“How could they be worse? They’re stupid and vulgar and horrible to look at and horrible to listen to. We wouldn’t think of bothering with such people when we’re at home, and I can’t see why we should here. They’re not any better in the summer time or in the mountains, than they are in the winter, in the city.”

“Mother hates snobbishness—”

“Ha! Does she? She’s the worst sort of snob in the world. She doesn’t like anybody at all. She’s bored with everyone, just as much bored with right people as with wrong ones.”

They had come now to the hotel grounds, and were walking across the lawn with great decorum. And just on time, for a bell rang out with a loud and hostile clamour, and the embroidering ladies on the porch began to collect their work and rise.

Andrée and Edna hurried up to their room for the process of “neatening,” which their mother considered indispensable. She was there, in the adjoining bedroom, standing before the mirror.

“How hot you are!” she said. “Hurry, I’ll wait for you.”

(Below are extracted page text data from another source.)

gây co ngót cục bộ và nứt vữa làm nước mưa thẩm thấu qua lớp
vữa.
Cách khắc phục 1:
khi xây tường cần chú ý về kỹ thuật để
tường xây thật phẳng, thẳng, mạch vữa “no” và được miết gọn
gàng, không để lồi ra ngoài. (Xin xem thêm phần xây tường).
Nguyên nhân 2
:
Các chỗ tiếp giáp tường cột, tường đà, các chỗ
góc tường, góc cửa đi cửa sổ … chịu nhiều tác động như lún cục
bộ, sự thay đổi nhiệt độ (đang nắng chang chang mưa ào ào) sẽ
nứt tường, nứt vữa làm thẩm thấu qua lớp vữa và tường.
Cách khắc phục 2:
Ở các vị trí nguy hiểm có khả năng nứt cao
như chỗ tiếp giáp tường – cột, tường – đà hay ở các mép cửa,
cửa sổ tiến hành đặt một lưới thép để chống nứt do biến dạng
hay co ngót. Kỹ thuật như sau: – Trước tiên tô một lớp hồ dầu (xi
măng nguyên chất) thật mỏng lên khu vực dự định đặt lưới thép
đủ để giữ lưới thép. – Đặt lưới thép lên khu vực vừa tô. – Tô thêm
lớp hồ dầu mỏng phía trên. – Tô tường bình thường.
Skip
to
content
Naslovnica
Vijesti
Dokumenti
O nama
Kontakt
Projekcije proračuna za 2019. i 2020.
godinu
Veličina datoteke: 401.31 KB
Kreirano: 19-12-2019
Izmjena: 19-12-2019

She was a pleasure to the eye, as she always was. She had a well-deserved reputation for being the best-dressed woman in her set, and she took infinite pains to sustain it. She wasn’t by any means beautiful, the promise of her young days had never been fulfilled; she was pale, colourless, except for her bright hair still untouched by grey; she was thin and angular, and her features were as tranquil and expressionless as a statue’s. But the dignity of the small creature! She was absolutely imposing, she had a look of melancholy and resignation, but a melancholy without lassitude, a resignation without weakness. She had a passion for reserve. Even in her limitless devotion to her children she was a little formal, a little aloof. She was certainly in no way tyrannical or severe, but she commanded unfailing respect. They adored her like a goddess, instead of loving her like a human being. She was a perpetual mystery to them.

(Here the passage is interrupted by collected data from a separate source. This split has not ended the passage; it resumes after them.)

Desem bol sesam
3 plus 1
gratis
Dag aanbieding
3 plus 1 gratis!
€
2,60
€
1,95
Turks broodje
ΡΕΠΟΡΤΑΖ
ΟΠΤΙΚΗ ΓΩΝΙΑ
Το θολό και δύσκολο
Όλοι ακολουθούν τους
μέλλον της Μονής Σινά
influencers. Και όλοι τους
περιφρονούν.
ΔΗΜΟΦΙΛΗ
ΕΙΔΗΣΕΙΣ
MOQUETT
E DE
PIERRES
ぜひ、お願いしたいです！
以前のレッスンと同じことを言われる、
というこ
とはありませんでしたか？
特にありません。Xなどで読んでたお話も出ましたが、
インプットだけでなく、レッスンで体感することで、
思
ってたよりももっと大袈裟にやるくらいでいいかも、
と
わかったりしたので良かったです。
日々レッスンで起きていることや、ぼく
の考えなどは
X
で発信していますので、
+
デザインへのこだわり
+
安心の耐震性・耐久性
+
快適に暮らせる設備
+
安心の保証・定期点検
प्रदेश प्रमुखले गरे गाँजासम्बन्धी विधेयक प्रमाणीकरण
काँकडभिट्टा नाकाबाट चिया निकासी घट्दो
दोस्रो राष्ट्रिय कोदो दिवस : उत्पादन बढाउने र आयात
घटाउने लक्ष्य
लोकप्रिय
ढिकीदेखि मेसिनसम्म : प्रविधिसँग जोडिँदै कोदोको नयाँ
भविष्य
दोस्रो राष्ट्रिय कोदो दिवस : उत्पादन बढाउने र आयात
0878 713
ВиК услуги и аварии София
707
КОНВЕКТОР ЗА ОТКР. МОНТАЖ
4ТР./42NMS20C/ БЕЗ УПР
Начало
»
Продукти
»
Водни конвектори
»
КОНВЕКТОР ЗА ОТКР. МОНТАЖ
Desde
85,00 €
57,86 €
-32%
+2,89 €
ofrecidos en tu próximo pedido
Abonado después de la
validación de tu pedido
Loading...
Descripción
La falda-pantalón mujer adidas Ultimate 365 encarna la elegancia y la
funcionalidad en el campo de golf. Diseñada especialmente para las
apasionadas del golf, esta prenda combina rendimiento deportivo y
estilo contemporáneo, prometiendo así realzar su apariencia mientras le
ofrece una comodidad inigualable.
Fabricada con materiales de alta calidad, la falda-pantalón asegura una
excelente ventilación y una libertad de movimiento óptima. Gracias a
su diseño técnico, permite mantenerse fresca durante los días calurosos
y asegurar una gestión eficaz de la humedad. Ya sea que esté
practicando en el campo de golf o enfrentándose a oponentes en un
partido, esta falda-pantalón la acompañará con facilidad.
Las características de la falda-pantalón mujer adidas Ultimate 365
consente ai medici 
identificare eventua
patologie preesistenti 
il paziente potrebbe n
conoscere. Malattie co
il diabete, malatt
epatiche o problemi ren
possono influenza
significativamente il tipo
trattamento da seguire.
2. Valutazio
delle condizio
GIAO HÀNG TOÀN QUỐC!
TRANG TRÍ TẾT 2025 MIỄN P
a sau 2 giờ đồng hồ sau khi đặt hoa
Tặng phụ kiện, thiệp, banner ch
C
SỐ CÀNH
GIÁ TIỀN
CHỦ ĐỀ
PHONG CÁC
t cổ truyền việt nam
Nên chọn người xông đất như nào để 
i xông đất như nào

Poor Claudine! Like a strayed nymph, forever astonished and affrighted at the strange world into which she had been betrayed! She had known no way of adapting herself, she could never feel at home, her one refuge had been to withdraw into herself.

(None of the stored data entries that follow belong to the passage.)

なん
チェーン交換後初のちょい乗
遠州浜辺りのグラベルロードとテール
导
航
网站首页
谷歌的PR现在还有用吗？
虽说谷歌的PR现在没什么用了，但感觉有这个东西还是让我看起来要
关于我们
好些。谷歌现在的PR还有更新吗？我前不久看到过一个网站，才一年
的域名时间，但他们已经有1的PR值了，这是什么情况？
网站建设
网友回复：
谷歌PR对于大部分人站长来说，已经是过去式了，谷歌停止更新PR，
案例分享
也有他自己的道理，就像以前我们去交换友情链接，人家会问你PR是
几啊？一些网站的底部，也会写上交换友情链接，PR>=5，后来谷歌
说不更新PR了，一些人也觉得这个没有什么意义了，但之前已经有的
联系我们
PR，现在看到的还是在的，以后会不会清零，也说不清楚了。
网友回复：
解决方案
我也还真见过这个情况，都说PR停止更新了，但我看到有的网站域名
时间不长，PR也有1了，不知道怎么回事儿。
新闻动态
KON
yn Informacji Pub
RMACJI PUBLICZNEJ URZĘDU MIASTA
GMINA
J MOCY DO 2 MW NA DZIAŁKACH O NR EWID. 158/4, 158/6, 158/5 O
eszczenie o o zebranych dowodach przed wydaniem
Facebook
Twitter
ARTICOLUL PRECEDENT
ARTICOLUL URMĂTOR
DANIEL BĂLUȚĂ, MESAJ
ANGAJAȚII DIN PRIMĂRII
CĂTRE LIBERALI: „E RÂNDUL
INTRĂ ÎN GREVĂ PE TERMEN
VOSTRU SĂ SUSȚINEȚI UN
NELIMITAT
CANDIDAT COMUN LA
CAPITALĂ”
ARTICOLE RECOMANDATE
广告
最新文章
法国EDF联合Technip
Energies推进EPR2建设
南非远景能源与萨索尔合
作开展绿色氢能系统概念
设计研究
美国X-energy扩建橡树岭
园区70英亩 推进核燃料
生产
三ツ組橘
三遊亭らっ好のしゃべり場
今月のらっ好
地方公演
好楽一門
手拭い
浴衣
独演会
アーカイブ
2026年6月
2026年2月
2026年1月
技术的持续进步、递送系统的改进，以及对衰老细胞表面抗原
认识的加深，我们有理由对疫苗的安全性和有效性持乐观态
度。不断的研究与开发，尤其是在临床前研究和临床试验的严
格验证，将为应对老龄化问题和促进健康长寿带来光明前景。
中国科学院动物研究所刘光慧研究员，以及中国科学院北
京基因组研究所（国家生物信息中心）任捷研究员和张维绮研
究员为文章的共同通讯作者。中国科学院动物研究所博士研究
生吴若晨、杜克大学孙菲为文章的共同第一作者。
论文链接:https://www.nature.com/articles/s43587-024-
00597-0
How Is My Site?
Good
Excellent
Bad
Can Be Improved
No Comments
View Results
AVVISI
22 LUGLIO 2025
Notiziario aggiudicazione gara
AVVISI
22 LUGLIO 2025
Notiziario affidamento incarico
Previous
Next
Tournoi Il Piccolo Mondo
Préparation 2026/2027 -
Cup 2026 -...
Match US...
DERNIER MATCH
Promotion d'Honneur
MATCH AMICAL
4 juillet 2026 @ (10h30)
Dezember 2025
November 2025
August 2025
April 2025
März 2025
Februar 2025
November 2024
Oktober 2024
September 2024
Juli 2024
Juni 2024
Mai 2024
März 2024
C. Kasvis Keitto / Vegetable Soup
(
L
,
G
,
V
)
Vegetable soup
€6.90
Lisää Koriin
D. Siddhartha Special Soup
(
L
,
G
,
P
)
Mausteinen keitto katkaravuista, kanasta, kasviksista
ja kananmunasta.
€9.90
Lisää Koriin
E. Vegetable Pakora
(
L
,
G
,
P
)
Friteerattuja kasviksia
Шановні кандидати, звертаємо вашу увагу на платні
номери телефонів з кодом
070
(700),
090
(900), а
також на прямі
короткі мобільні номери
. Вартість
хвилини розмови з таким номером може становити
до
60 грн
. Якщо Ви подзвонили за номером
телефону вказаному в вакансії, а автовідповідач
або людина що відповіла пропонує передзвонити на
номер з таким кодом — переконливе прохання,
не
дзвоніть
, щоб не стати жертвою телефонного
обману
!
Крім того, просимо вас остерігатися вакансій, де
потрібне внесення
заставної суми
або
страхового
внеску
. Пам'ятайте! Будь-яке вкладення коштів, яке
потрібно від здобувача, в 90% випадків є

She was courteous and agreeable enough to all her fellow-guests, but she fled from them. She went off every morning after breakfast, her thin form, straight as a dart, charmingly dressed in clear summer colours, a parasol held over her burnished head, and two or three portentous volumes under her arm, to find a secluded spot in the woods where she could read undisturbed. She read Epictetus and Marcus Aurelius and Schopenhauer and Emerson, with ardent attention, marking passages, meditating on them, trying to appease and fortify her desperate spirit.

The idea of her being desperate would have seemed ludicrous to anyone who knew her. She was calm, so self-possessed, so well-poised! She had a great social success in her own milieu, she was something of an authority upon correctness in dress and manner. She was moreover a lady of unblemished reputation, she was never even indiscreet or stupid. She was quite perfect. Not even the resentful Gilbert could find a flaw in her public demeanour.